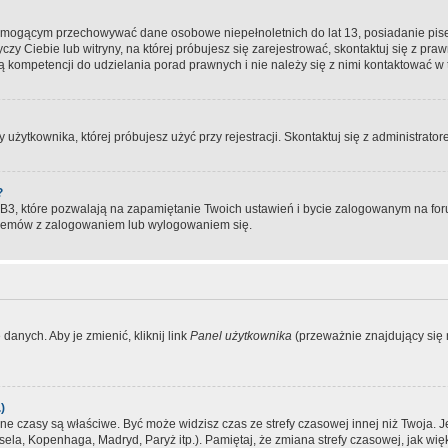
, mogącym przechowywać dane osobowe niepełnoletnich do lat 13, posiadanie pi
yczy Ciebie lub witryny, na której próbujesz się zarejestrować, skontaktuj się z pr
 kompetencji do udzielania porad prawnych i nie należy się z nimi kontaktować w te
użytkownika, której próbujesz użyć przy rejestracji. Skontaktuj się z administrat
?
, które pozwalają na zapamiętanie Twoich ustawień i bycie zalogowanym na forum
blemów z zalogowaniem lub wylogowaniem się.
danych. Aby je zmienić, kliknij link
Panel użytkownika
(przeważnie znajdujący się n
)
czasy są właściwe. Być może widzisz czas ze strefy czasowej innej niż Twoja. Jeże
sela, Kopenhaga, Madryd, Paryż itp.). Pamiętaj, że zmiana strefy czasowej, jak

● ● ●

WHAT THE EXERCISE ASKS
Reproduce the data verbatim. Do not carry any picture into the copy.

ANSWER TO THE PROBLEM
, mogącym przechowywać dane osobowe niepełnoletnich do lat 13, posiadanie pi
yczy Ciebie lub witryny, na której próbujesz się zarejestrować, skontaktuj się z pr
 kompetencji do udzielania porad prawnych i nie należy się z nimi kontaktować w te
użytkownika, której próbujesz użyć przy rejestracji. Skontaktuj się z administrat
?
, które pozwalają na zapamiętanie Twoich ustawień i bycie zalogowanym na forum
blemów z zalogowaniem lub wylogowaniem się.
danych. Aby je zmienić, kliknij link
Panel użytkownika
(przeważnie znajdujący się n
)
czasy są właściwe. Być może widzisz czas ze strefy czasowej innej niż Twoja. Jeże
sela, Kopenhaga, Madryd, Paryż itp.). Pamiętaj, że zmiana strefy czasowej, jak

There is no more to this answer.